TASK BRIEF:
Write out the full set of records exactly. Any pictures in them do not belong in the copy.

EXERCISE DATA:
::::::::
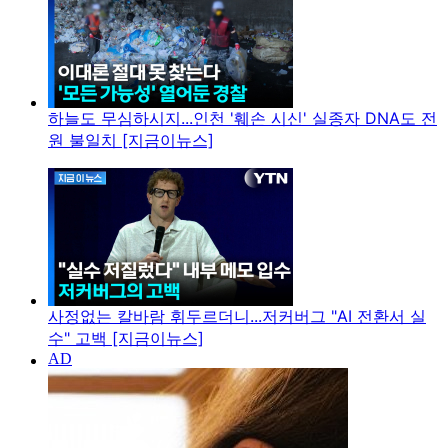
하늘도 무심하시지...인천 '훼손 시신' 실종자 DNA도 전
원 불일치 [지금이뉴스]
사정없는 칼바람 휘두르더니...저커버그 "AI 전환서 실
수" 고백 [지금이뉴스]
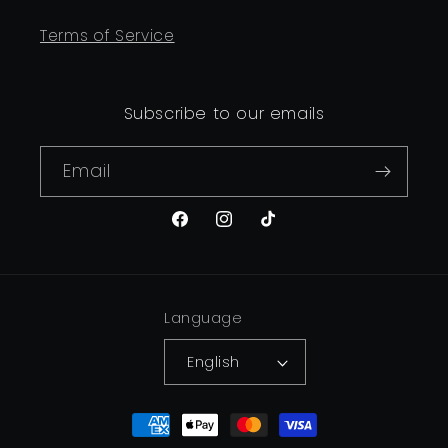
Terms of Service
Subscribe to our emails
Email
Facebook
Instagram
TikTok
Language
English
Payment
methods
::::::::
SOLUTION FOR THIS EXERCISE:
하늘도 무심하시지...인천 '훼손 시신' 실종자 DNA도 전
원 불일치 [지금이뉴스]
사정없는 칼바람 휘두르더니...저커버그 "AI 전환서 실
수" 고백 [지금이뉴스]
Terms of Service
Subscribe to our emails
Email
Facebook
Instagram
TikTok
Language
English
Payment
methods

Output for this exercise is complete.